Editorial: Continuing abuses by immigration authorities belie promise of more humane treatment
Despite some encouraging signals on immigration reform from the White House, widespread human rights abuses continue on both the northern and southern borders.
Immigration reform advocates across the country want to meet with Alan Bersin, national commander of the Bureau of Customs and Border Protection. That meeting should happen soon if the Obama administration is serious about adopting more practical and humane policies. U.S. Rep. John Conyers, D-Detroit, is among lawmakers calling for Bersin to meet with community members.
In a new report called "A Culture of Cruelty," the Arizona-based advocacy group No More Deaths details thousands of abuses by U.S. Border Patrol agents along the U.S.-Mexican border -- many in violation of the department's own rules -- including withholding food and water from detainees, beatings and failure to provide needed medical treatment.
The report is based on interviews with nearly 13,000 people in three Mexican border towns, conducted from late 2008 until the spring of this year, immediately after illegal immigrants were deported from Arizona. Among the findings: Only 20% of people in custody for more than two days said they had received a meal, and 86% were deported without necessary medical care.
Calling for independent oversight of U.S. immigration practices and policies, the report concluded that abuses were systemic -- part of the Border Patrol's culture -- rather than the result of aberrant behavior by a few bad agents.
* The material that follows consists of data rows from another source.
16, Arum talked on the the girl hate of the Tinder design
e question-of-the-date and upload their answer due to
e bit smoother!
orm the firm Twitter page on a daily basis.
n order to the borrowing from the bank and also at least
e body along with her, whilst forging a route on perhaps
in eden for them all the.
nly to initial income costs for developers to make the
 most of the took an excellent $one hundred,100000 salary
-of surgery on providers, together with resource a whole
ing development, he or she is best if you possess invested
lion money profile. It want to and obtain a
"There's a real lack of accountability and a general disregard for human rights by the U.S. Border Patrol," said Charlie Rooney, a Detroit-area human rights activist who also lives in Tucson, where he is active with No More Deaths.
Human rights violations are not limited to the Southwest. Racial and religious profiling, harassment, abusive interrogation, searches without probable cause, sweeps of public transit (especially on trains and buses in New York), and inadequate medical care of detainees have become common along the northern border as well.
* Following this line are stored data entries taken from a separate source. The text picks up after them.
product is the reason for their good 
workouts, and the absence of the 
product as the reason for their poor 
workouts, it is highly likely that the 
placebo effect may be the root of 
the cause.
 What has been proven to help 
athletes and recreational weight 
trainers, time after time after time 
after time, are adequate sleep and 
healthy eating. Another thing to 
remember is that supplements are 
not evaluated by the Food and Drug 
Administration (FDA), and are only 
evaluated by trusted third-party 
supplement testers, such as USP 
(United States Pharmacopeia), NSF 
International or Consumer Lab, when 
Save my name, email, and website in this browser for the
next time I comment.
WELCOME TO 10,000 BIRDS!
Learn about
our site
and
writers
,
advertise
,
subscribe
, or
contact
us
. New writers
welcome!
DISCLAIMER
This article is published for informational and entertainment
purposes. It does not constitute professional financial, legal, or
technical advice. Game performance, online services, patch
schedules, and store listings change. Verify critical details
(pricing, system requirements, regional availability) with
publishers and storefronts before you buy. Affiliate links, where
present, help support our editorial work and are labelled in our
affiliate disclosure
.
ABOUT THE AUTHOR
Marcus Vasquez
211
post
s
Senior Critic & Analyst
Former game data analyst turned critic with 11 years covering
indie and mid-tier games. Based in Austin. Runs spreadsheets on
Ryan Bates, director of the Alliance for Immigrants Rights & Reform Michigan, cited numerous recent incidents in the Detroit area, including a July 25 detention by border patrol agents on the grounds of St. Anne's Church in southwest Detroit during mass. Agents released the man after an hour.
Many residents -- legal and illegal -- live in fear of harassment. The federal government deported a record 392,000 people last year. When abuses occur -- especially when U.S. agents violate their own policies -- internal investigations should not close the books. Such cases need the scrutiny of an outside agency, such as the U.S. Department of Justice.
Moreover, reform advocates want to see border patrol agents given the same sort of training and scrutiny other police agencies undergo, including in-car cameras. They also want schools and churches off-limits to agents seeking to interrogate people. El Paso has already adopted such a policy.
A meeting between Bersin and immigration advocates won't resolve all these issues, but it could help the U.S. make sensible and informed changes in policy, while improving relations with all immigrant communities.